Published 07.11.2018 23:09
Updated 07.11.2018 23:10
Democratic congressional candidate Ilhan Omar speaks at her midterm election night party in Minneapolis, Minnesota, Nov. 6.
Democratic congressional candidate Ilhan Omar speaks at her midterm election night party in Minneapolis, Minnesota, Nov. 6.

Cheering the 'victory for women' in the midterm elections is just an illusion for the U.S. public, as the country has a much deeper and systemic issue than Donald Trump's presidency; the enduring problem of male privilege

Ilhan Omar emerged in front of the crowd as "the first hijab-wearing woman to represent us in Congress." The crowd cheered back. She will also be the first Somali-American member of Congress. As other diverse class of candidates, an openly gay man and a woman, the Native American women, she beat her republican rival. The first openly gay governor, Jared Polis of Colorado, is also the first Jewish governor of the states.

Among these firsts, the U.S. public yesterday witnessed a midterm election that made history. One could fairly ask: Why now, why today and why so late? It seems that U.S. Democrats needed an agent of chaos like Donald Trump, who openly fought against political correctness and sobriety in the last two years, to give a chance to Muslim, Native American, gay and Jewish candidates.

The first two Native American women and a Muslim woman were elected to Congress two years after Trump was sworn in. Unfortunately, what we witnessed yesterday, the twisted cause and effect of Trumpism, also demonstrates the two-faced nature of Western values. We may all now bask in the glory of chaos.

Additionally, the two Native American women, among a class of 100 women in the House of Representatives, can be seen as a blessing, or as proof that even in established democracies scoring such firsts is still possible due to continuing male domination in politics.

Women's studies specialists were the first to discover that it is not just about women's fight for equality and justice, but also to understand what white male privilege is.

The privilege enjoyed by a white, rich and powerful man weighs heavily not only on women but also on other minorities or people that do not find space for themselves under the definition of "normal and acceptable" in societies.

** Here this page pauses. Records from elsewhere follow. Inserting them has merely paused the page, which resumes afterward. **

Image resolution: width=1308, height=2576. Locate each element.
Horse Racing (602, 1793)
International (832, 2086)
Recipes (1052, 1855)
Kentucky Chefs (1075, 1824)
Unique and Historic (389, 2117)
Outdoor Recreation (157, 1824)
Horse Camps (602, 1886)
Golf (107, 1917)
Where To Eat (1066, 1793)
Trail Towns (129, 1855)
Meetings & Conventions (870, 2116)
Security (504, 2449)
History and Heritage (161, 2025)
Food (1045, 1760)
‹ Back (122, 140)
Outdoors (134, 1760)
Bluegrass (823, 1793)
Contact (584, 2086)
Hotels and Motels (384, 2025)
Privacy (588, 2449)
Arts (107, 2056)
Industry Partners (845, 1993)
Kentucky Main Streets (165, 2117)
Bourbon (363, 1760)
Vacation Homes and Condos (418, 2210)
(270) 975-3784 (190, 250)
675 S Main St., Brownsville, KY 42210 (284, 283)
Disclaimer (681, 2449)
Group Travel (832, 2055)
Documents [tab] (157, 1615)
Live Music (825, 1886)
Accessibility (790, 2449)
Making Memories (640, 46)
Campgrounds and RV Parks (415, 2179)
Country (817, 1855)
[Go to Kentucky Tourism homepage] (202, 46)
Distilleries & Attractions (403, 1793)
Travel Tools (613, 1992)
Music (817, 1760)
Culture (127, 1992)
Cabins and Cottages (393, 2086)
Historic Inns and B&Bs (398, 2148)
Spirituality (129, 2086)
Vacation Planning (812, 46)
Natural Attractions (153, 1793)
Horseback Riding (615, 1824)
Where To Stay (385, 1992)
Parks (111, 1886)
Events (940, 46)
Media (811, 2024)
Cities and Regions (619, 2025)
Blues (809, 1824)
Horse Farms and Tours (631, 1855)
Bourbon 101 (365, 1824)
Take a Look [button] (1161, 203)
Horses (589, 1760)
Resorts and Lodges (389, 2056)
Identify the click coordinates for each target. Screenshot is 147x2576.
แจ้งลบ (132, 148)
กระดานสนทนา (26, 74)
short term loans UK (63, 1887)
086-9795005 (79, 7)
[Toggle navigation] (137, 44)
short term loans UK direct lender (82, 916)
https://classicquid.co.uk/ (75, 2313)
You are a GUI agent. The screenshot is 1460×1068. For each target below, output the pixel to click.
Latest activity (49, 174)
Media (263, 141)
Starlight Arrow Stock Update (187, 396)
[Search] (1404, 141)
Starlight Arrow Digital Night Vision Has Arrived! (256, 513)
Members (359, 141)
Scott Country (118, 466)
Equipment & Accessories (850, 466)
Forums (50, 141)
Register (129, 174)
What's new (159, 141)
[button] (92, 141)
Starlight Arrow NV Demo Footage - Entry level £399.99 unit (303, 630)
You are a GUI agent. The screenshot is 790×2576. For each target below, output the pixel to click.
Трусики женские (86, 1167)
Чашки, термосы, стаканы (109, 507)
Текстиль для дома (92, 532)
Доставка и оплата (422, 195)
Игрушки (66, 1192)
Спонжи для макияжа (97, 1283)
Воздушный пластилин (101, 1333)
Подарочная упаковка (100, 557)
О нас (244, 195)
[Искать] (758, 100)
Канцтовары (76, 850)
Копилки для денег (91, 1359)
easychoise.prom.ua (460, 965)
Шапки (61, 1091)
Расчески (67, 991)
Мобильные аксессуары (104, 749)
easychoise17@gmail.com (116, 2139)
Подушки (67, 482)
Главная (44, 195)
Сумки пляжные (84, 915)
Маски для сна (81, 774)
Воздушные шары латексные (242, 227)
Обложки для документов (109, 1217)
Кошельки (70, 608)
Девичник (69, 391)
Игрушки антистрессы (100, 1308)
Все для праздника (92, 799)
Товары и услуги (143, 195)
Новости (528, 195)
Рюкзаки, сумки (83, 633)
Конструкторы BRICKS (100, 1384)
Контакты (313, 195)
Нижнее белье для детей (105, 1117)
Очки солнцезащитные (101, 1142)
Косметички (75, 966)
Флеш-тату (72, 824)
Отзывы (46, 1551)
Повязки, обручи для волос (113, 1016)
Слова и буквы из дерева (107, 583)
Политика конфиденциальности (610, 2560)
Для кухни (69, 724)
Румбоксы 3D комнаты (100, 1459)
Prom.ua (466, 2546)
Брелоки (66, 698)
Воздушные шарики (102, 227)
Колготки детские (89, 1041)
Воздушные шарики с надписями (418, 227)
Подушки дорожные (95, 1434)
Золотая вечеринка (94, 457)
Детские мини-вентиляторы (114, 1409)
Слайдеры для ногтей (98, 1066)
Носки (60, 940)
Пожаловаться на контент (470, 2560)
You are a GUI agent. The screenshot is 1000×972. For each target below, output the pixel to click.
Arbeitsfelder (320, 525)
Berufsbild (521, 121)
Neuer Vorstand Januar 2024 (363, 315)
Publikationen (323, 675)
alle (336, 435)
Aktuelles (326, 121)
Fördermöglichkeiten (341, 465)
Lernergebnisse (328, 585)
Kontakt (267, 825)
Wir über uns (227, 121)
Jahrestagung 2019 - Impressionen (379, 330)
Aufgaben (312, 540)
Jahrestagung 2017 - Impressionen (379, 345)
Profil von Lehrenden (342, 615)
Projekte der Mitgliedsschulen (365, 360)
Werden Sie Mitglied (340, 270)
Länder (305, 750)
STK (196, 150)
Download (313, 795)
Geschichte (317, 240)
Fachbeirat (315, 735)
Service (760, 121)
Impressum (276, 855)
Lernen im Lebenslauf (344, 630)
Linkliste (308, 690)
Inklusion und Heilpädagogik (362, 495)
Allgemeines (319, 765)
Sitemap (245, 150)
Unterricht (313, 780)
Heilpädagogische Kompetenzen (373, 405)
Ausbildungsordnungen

That these categories of people lack proper representation is not due to their willingness to be invisible, but because of systemic challenges that make Native Americans, blacks and Muslims disadvantaged, with women doubly victimized in the process. As Trump so fittingly articulates: This is SAD. VERY SAD.

The New York Times, while cheering the record number of women in the House, pigeonholes all these groups into a "diverse" category, which is incredibly similar to the "multi-kulti" tolerance seen in Europe once upon a time. That era sadly passed for migrants and Muslims in Europe as a result of the rise of the far-right and the political domination of anti-migrant groups. However, it seems the magic word of diversity can be passed on and seems alive and well across the sea, as we all pretend to live together as one happy family.

In the eyes of the Democrats, the victory of women is seen not as a march of more women in politics, but a show of anger and frustration of women against Trump's politics. After yesterday, Americans can pat each other on the backs about how they showed Trump the true character of their countrymen.

Still, it should be noted that it took them 200 years of democratic experience to elect their first Native American congresswoman. Who represented Native American women all this time? First it was white men, and then Native American men.

And it took Trump's penchant for destroying the established order for the powers that be to remember these women and give them the necessary support to run for top political offices. When white male politics get stuck, call in the women's issues to fix it.